Inviato da Marco (non verificato) il 30 Giugno 2014 - 11:23pm

Assolutamente d'accordo. Con i vincoli che si vorrebbero ad imporre anche alle piccole banche territoriali e/o etiche, che avrebbero l'obiettivo di mettere un freno alle grandi banche speculative, si otterrebbe il paradossale effetto di danneggiare quelle banche che hanno operato nell'interesse della collettività, non hanno avuto problemi e hanno sorretto l'economia, favorendo quelle che invece sono all'origine della crisi finanziaria. Assurdo che i finanziamenti al terzo settore siano considerati più a rischio dei derivati. Eppure i dati dicono esattamente il contrario. Ma ancora una volta così si favorirebbero le banche speculative o comunque le operazioni speculative ad alto rischio. Una follia.

Inviato da paolo clementini (non verificato) il 1 Luglio 2014 - 3:49pm

ciao
1) mi piacerebbe sapere chi siete Marco e Lucia? io sono Paolo Clementini (git firenze)
2) mi piacerebbe costituire UN GRUPPO di SOCI che segua l'evolversi di questa Riforma Terzo Settore. cioè l'iter legislativo. Chi ci stà batta un colpo e mi telefoni 336 348231. Quello che impareremo lo divugheremo (o mi scriva a p.clementini@yahoo.it)

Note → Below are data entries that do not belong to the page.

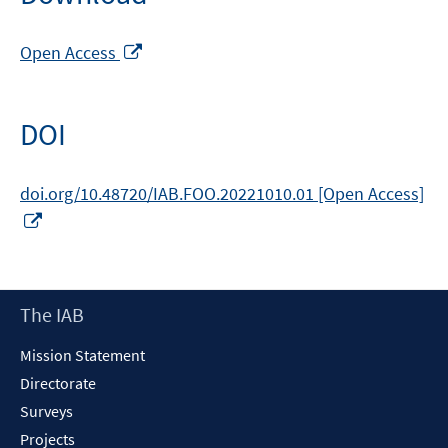
Opens
Open Access
in
a
new
DOI
window
doi.org/10.48720/IAB.FOO.20221010.01 [Open Access]
Opens
in
a
new
Footer
The IAB
window
Content
Mission Statement
Directorate
Surveys
Projects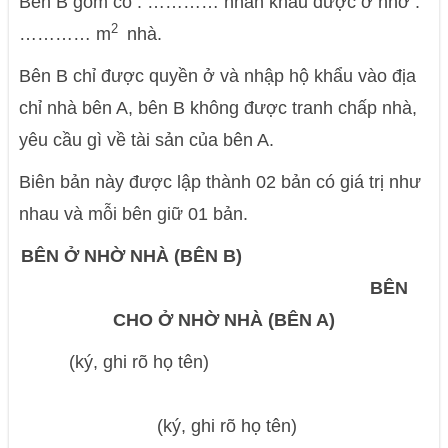
Bên B gồm có : ………… nhân khẩu được ở nhờ :
2
………… m
nhà.
Bên B chỉ được quyền ở và nhập hộ khẩu vào địa
chỉ nhà bên A, bên B không được tranh chấp nhà,
yêu cầu gì về tài sản của bên A.
Biên bản này được lập thành 02 bản có giá trị như
nhau và mỗi bên giữ 01 bản.
BÊN Ở NHỜ NHÀ (BÊN B)
BÊN
CHO Ở NHỜ NHÀ (BÊN A)
(ký, ghi rõ họ tên)
(ký, ghi rõ họ tên)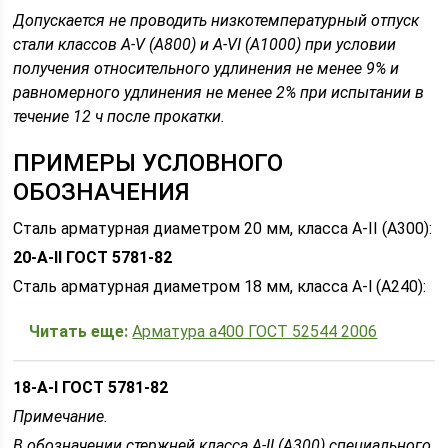
Допускается не проводить низкотемпературный отпуск
стали классов A-V (А800) и A-VI (А1000) при условии
получения относительного удлинения не менее 9% и
равномерного удлинения не менее 2% при испытании в
течение 12 ч после прокатки.
ПРИМЕРЫ УСЛОВНОГО
ОБОЗНАЧЕНИЯ
Сталь арматурная диаметром 20 мм, класса А-II (А300):
20-A-II ГОСТ 5781-82
Сталь арматурная диаметром 18 мм, класса A-l (А240):
Читать еще:
Арматура а400 ГОСТ 52544 2006
18-A-I ГОСТ 5781-82
Примечание.
В обозначении стержней класса А-II (А300) специального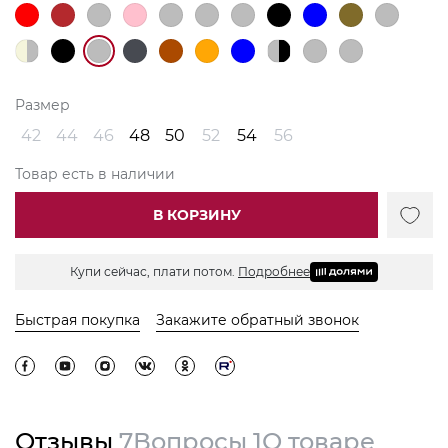
Размер
42
44
46
48
50
52
54
56
Товар есть в наличии
В КОРЗИНУ
Купи сейчас, плати потом.
Подробнее
Быстрая покупка
Закажите обратный звонок
Отзывы
7
Вопросы
1
О товаре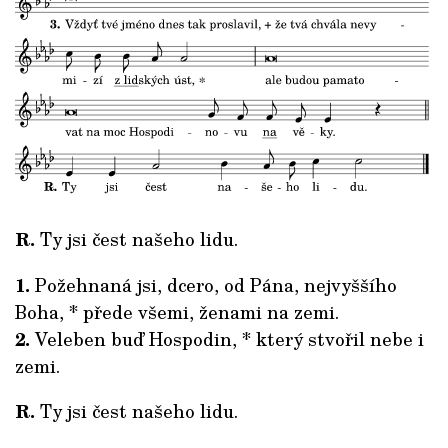
R.
Ty jsi čest našeho lidu.
1.
Požehnaná jsi, dcero, od Pána, nejvyššího
Boha, * přede všemi, ženami na zemi.
2.
Veleben buď Hospodin, * který stvořil nebe i
zemi.
R.
Ty jsi čest našeho lidu.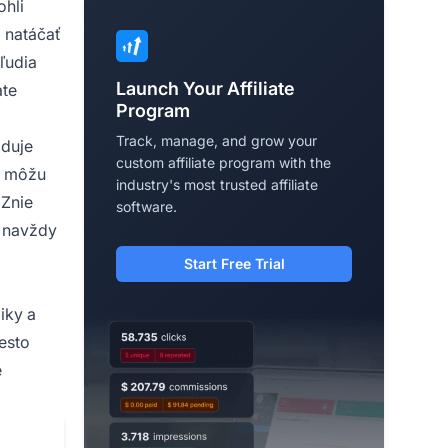
ohli
 natáčať
ľudia
Launch Your Affiliate
ate
Program
Track, manage, and grow your
aduje
custom affiliate program with the
ré môžu
industry's most trusted affiliate
 Znie
software.
e navždy
Start Free Trial
liky a
esto
e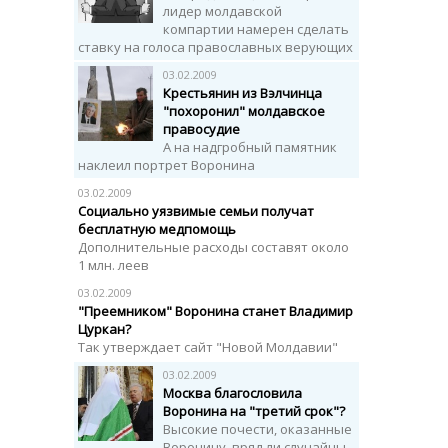
лидер молдавской
компартии намерен сделать
ставку на голоса православных верующих
03.02.2009
Крестьянин из Вэлчинца
"похоронил" молдавское
правосудие
А на надгробный памятник
наклеил портрет Воронина
03.02.2009
Социально уязвимые семьи получат
бесплатную медпомощь
Дополнительные расходы составят около
1 млн. леев
03.02.2009
"Преемником" Воронина станет Владимир
Цуркан?
Так утверждает сайт "Новой Молдавии"
03.02.2009
Москва благословила
Воронина на "третий срок"?
Высокие почести, оказанные
Воронину, вряд ли случайны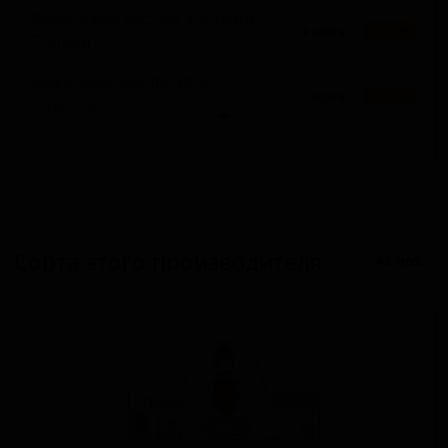
Фруктовый кислый эль (Sour -
4 сорта
★ 2.69
Fruited)
Американский IPA (IPA -
3 сорта
★ 2.46
American)
▼
Пильзнер немецкий (Pilsner -
3 сорта
★ 2.32
German)
Прочие светлые эли (Pale Ale -
2 сорта
★ 3.51
Other)
Сорта этого производителя
42 поз.
Светлый лагер (Lager - Pale)
2 сорта
★ 3.33
Фруктовое пиво (Fruit Beer)
2 сорта
★ 0.00
Пильзнер - Новозеландский
2 сорта
★ 0.00
(Pilsner - New Zealand)
Русский имперский стаут (Stout -
1 сорт
★ 3.84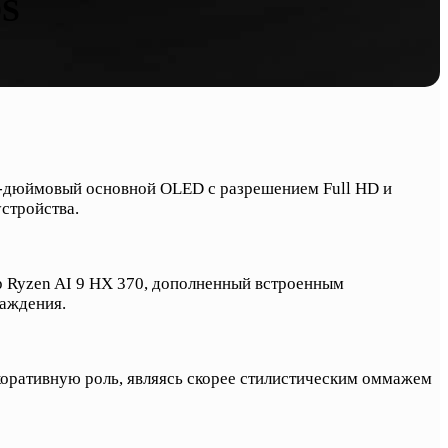
DS
 7-дюймовый основной OLED с разрешением Full HD и
стройства.
р Ryzen AI 9 HX 370, дополненный встроенным
аждения.
коративную роль, являясь скорее стилистическим оммажем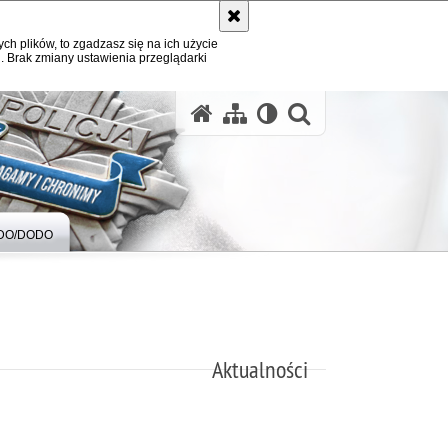
ych plików, to zgadzasz się na ich użycie
. Brak zmiany ustawienia przeglądarki
otwórz wysz
DO/DODO
Aktualności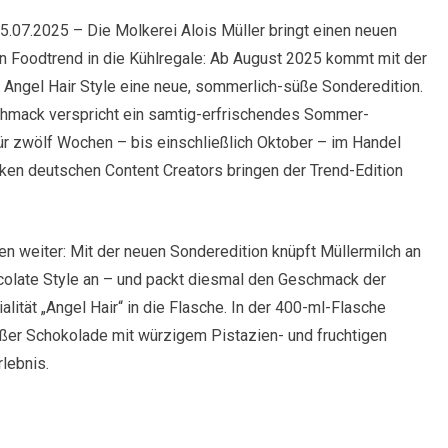
15.07.2025 – Die Molkerei Alois Müller bringt einen neuen
 Foodtrend in die Kühlregale: Ab August 2025 kommt mit der
 Angel Hair Style eine neue, sommerlich-süße Sonderedition.
mack verspricht ein samtig-erfrischendes Sommer-
r für zwölf Wochen – bis einschließlich Oktober – im Handel
arken deutschen Content Creators bringen der Trend-Edition
weiter: Mit der neuen Sonderedition knüpft Müllermilch an
colate Style an – und packt diesmal den Geschmack der
ität „Angel Hair“ in die Flasche. In der 400-ml-Flasche
ßer Schokolade mit würzigem Pistazien- und fruchtigen
lebnis.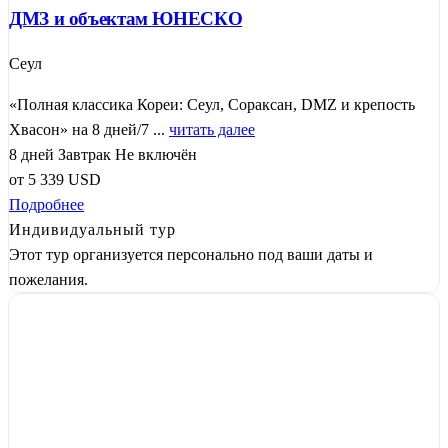
ДМЗ и объектам ЮНЕСКО
Сеул
«Полная классика Кореи: Сеул, Сораксан, DMZ и крепость
Хвасон» на 8 дней/7 ...
читать далее
8 дней
Завтрак
Не включён
от
5 339
USD
Подробнее
Индивидуальный тур
Этот тур организуется персонально под ваши даты и
пожелания.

Inviato da Renato Chahinian (non verificato) il 21 Luglio 2014 - 6:22pm

Nelle proposte di Banca Etica al Governo si dice giustamente che i finanziamenti agli enti del Terzo Settore sono considerati (a torto) tra i più rischiosi.
Infatti le sofferenze di Banca Etica sono cresciute in misura molto inferiore alle sofferenze dell'intero sistema bancario, in quanto il Terzo Settore è meno rischioso per i seguenti motivi:
- il fine non profit permette l'economicità senza la remunerazione del capitale;
- le attività in volontariato non comportano un costo del lavoro;
- le eventuali donazioni permettono un approvvigionamento di capitale a fondo perduto;
- il comportamento etico degli enti prevede anche una maggiore sollecitudine nella restituzione dei debiti.
Per tutti questi motivi i debiti onerosi vengono rimborsati più facilmente e quindi sono meno rischiosi.